Go through the listing below and retype exactly the lines starting at the one with "breakage, or damage caused by misuse of the" and ending at the one with "ut This Project", skipping pictures.
*** EXERCISE DATA ***
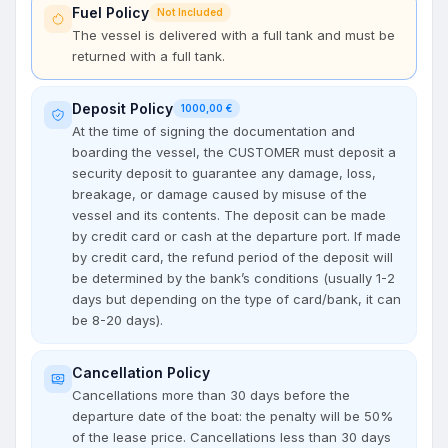
Fuel Policy
Not Included
The vessel is delivered with a full tank and must be
returned with a full tank.
Deposit Policy
1000,00 €
At the time of signing the documentation and
boarding the vessel, the CUSTOMER must deposit a
security deposit to guarantee any damage, loss,
breakage, or damage caused by misuse of the
vessel and its contents. The deposit can be made
by credit card or cash at the departure port. If made
by credit card, the refund period of the deposit will
be determined by the bank’s conditions (usually 1-2
days but depending on the type of card/bank, it can
be 8-20 days).
Cancellation Policy
Cancellations more than 30 days before the
departure date of the boat: the penalty will be 50%
of the lease price. Cancellations less than 30 days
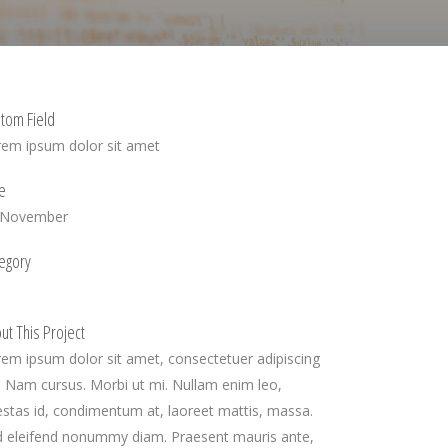
tom Field
rem ipsum dolor sit amet
e
 November
egory
ut This Project
em ipsum dolor sit amet, consectetuer adipiscing
t. Nam cursus. Morbi ut mi. Nullam enim leo,
stas id, condimentum at, laoreet mattis, massa.
d eleifend nonummy diam. Praesent mauris ante,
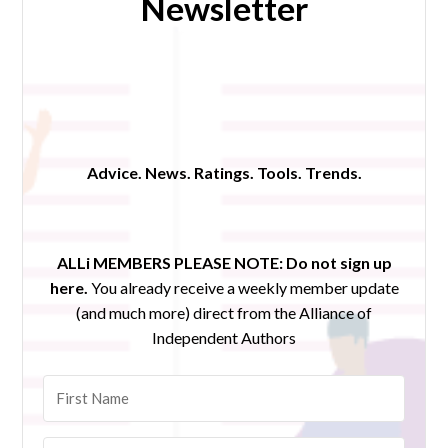
Newsletter
Advice. News. Ratings. Tools. Trends.
ALLi MEMBERS PLEASE NOTE:
Do not sign up
here.
You already receive a weekly member update
(and much more) direct from the Alliance of
Independent Authors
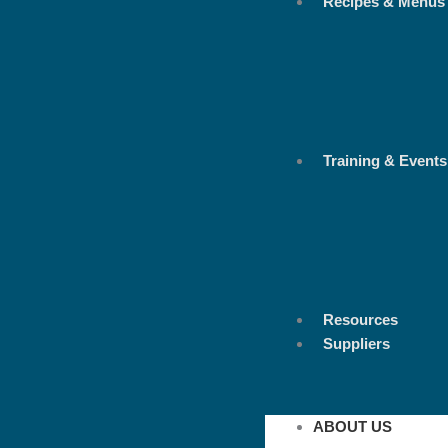
Recipes & Menus
Training & Events
Resources
Suppliers
ABOUT US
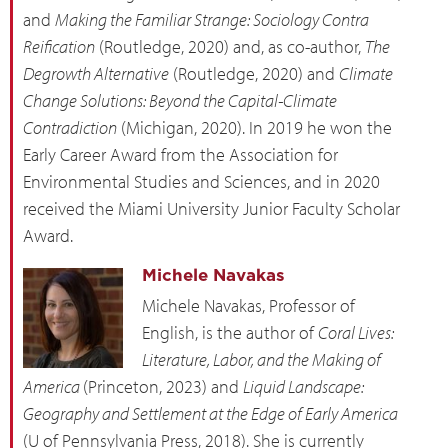
and
Making the Familiar Strange: Sociology Contra
Reification
(Routledge, 2020) and, as co-author,
The
Degrowth Alternative
(Routledge, 2020) and
Climate
Change Solutions: Beyond the Capital-Climate
Contradiction
(Michigan, 2020). In 2019 he won the
Early Career Award from the Association for
Environmental Studies and Sciences, and in 2020
received the Miami University Junior Faculty Scholar
Award.
Michele Navakas
Michele Navakas, Professor of
English, is the author of
Coral Lives:
Literature, Labor, and the Making of
America
(Princeton, 2023) and
Liquid Landscape:
Geography and Settlement at the Edge of Early America
(U of Pennsylvania Press, 2018). She is currently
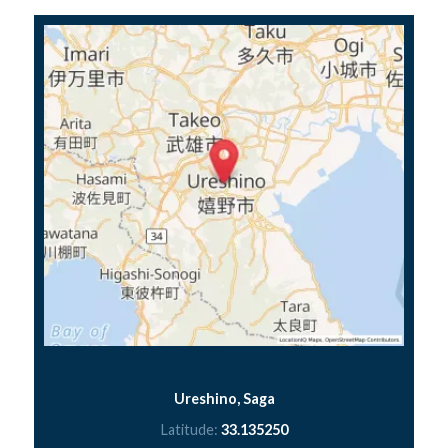
Ureshino, Saga
Latitude:
33.135250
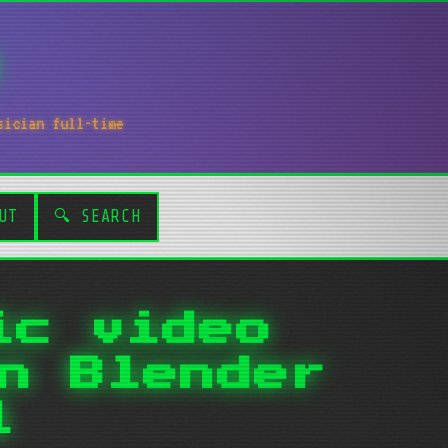
sician full-time
UT
🔍 SEARCH
ic video
n Blender
l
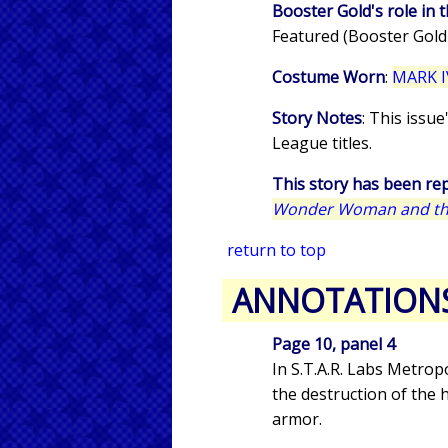
Booster Gold's role in t
Featured (Booster Gold
Costume Worn
:
MARK I
Story Notes
: This issu
League titles.
This story has been rep
Wonder Woman and the
return to top
ANNOTATION
Page 10, panel 4
In S.T.A.R. Labs Metrop
the destruction of the 
armor.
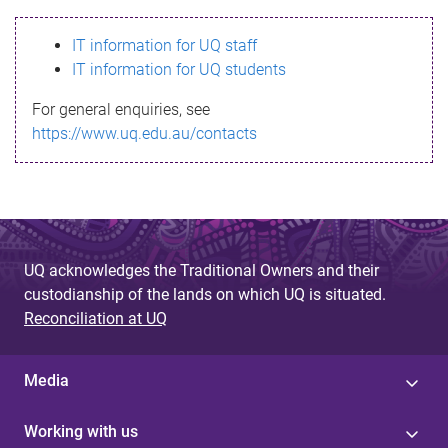
s
IT information for UQ staff
s
IT information for UQ students
a
For general enquiries, see
g
https://www.uq.edu.au/contacts
e
UQ acknowledges the Traditional Owners and their
custodianship of the lands on which UQ is situated.
Reconciliation at UQ
Media
Working with us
*** End of EXERCISE DATA ***
RESPONSE TO THE TASK:
breakage, or damage caused by misuse of the
vessel and its contents. The deposit can be made
by credit card or cash at the departure port. If made
by credit card, the refund period of the deposit will
be determined by the bank’s conditions (usually 1-2
days but depending on the type of card/bank, it can
be 8-20 days).
Cancellation Policy
Cancellations more than 30 days before the
departure date of the boat: the penalty will be 50%
of the lease price. Cancellations less than 30 days
tom Field
rem ipsum dolor sit amet
e
 November
egory
ut This Project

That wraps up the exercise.